Democratic Labour Party candidate for St Peter, Jason Phillips, has unveiled an ambitious plan promising new roads, improved water systems, expanded healthcare and housing reform, as part of a sweeping agenda to revitalise the northern constituency.
At a campaign meeting in the parish, the candidate made infrastructure and road repairs a central pillar of his platform, pledging to lobby for major rehabilitation works across key routes in the parish.
“I will push for a structured road rehabilitation programme for St Peter, with priority corridors including Boscobel to Speightstown and Indian Ground to Speightstown,” he said. “Roads must be properly paved, properly drained, and properly lit. No more patchwork.”
Phillips also promised improvements to street lighting, arguing that residents deserved safer road conditions. “We need some lighting on the roads too,” he said.
Garbage collection and environmental management also formed a major component of his proposals, with the candidate promising more reliable waste collection systems and community involvement in keeping neighbourhoods clean.
“We will advocate for fixed collection schedules, community morning groups, and more waste management partnerships,” he said. “Clean communities foster pride, improve health, and cater to safer neighbourhoods.”
Water reliability and quality were highlighted as another major issue, with Phillips pledging to demand greater investment in the island’s water infrastructure.
“I will demand accountability and investment in water infrastructure, so residents receive clean, reliable water. No household should have to question whether their water is safe to drink,” he stated.
Housing and land ownership reforms, particularly in Six Men’s Village, featured prominently in his address. Promising to ensure residents obtain legal ownership of lands they occupy, he told the audience: “Under my representation, land regularisation will be transparent, time-bound, and properly executed.”
He also outlined additional community development initiatives for Six Men’s Village: “I am going to ensure that there’s a resource centre in Six Men’s for the young people to have somewhere to go. I’m going to ensure that there’s a hard court that children after school.”
Healthcare transformation formed another key campaign promise, with Phillips proposing significant upgrades to the Maurice Byer Polyclinic.
“There’s absolutely no reason why the Maurice Byer Polyclinic cannot be upgraded to a mini hospital,” he said. “It must open 24 hours, seven days a week. We want an ambulance bay with three or four ambulances. We want an accident and emergency department, and I want to have about three or four wards.”
He argued that such an upgrade would benefit residents across northern Barbados, adding that the facility should “cater for all the people in St Peter, all of the people in St Lucy, the northwestern tip of St Andrew, and the northern tip of St James.”

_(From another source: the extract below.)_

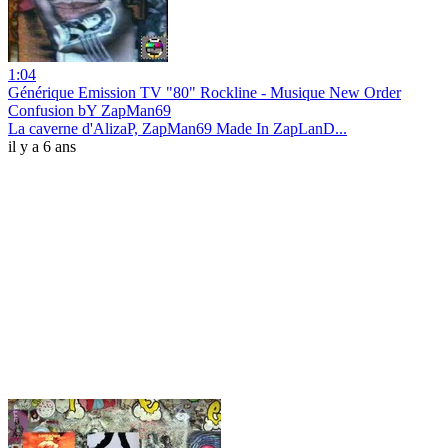
1:04
Générique Emission TV "80" Rockline - Musique New Order
Confusion bY ZapMan69
La caverne d'AlizaP, ZapMan69 Made In ZapLanD...
il y a 6 ans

Phillips also outlined plans aimed at boosting employment and economic activity among young people through training and agricultural development programmes. “We will fight for skills training, apprenticeships, digital and technical education, and partnerships with private sector businesses so young people can earn, learn, and build careers right here in St Peter,” he said.
He further promised to support policies aimed at reducing the cost of living, noting, “I will support policies that reduce the price of basic food items, expand local agriculture, and protect the working poor from being crushed by rising costs.”
Following the meeting, Phillips reiterated his campaign message, saying his public visibility and engagement with residents were not strategic but reflective of his personality and approach. “I’m just being me. I go out, I meet people, I listen to people,” he told Barbados TODAY. “People are hurting. The cost of living is way too high for people.”
He also outlined his personal qualifications, adding, “I’ve been a teacher for 26 years. I’m a practising lawyer… What I’m bringing to the table is transformation. I am one of the people.”
Asked to describe his leadership style in two words, he responded: “Energetic and real.”